A Pilot Study on Curator-Guided Multilingual Art Description for Blind and Low-Vision Audiences with Small Vision-Language Models
This study addresses the problem of underserved visual art descriptions for blind and low-vision audiences, particularly in multilingual museum settings with privacy constraints, by investigating the use of small on-premise vision-language models. It is an incremental step towards improving accessibility.
This pilot study explored curator-guided multilingual art description for blind and low-vision (BLV) audiences using a small vision-language model (Qwen2.5-VL-3B-Instruct) for German, Romanian, and Serbian. It found that language-specific LoRA adapters provided more stable controllability and visually grounded description quality for Romanian and Serbian, while a single multilingual adapter was competitive for German.
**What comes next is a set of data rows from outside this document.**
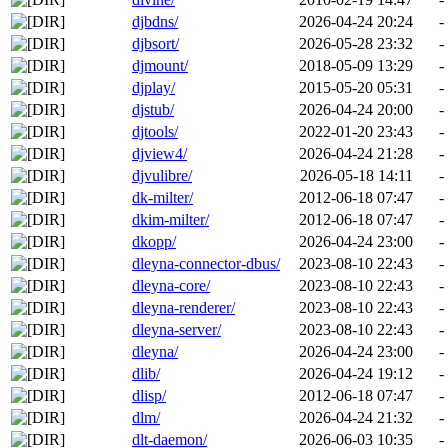
djbdns/
2026-04-24 20:24
-
djbsort/
2026-05-28 23:32
-
djmount/
2018-05-09 13:29
-
djplay/
2015-05-20 05:31
-
djstub/
2026-04-24 20:00
-
djtools/
2022-01-20 23:43
-
djview4/
2026-04-24 21:28
-
djvulibre/
2026-05-18 14:11
-
dk-milter/
2012-06-18 07:47
-
dkim-milter/
2012-06-18 07:47
-
dkopp/
2026-04-24 23:00
-
dleyna-connector-dbus/
2023-08-10 22:43
-
dleyna-core/
2023-08-10 22:43
-
dleyna-renderer/
2023-08-10 22:43
-
dleyna-server/
2023-08-10 22:43
-
dleyna/
2026-04-24 23:00
-
dlib/
2026-04-24 19:12
-
dlisp/
2012-06-18 07:47
-
dlm/
2026-04-24 21:32
-
dlt-daemon/
2026-06-03 10:35
-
Blind and low-vision (BLV) audiences remain underserved by visual art descriptions, particularly across languages and in museum settings where privacy and intellectual-property constraints may favour small on-premise vision-language models (VLMs). This pilot study investigates curator-guided multilingual art description with Qwen2.5-VL-3B-Instruct for German, Romanian, and Serbian. We construct a parallel BLV-oriented caption corpus from artwork images and metadata, and compare language-specific LoRA adapters with a single multilingual adapter under a fixed backbone and training budget. Evaluation combines automatic lexical and embedding-based metrics with an LLM-as-Judge protocol calibrated against a small Romanian BLV pilot study. Under our pilot setup, language-specific adapters show more stable controllability and visually grounded description quality for Romanian and Serbian, while multilingual adaptation remains competitive in German. We frame these findings as deployment-oriented evidence for small on-premise VLMs, and highlight the need for larger BLV user studies and broader language coverage before drawing general conclusions about multilingual accessibility.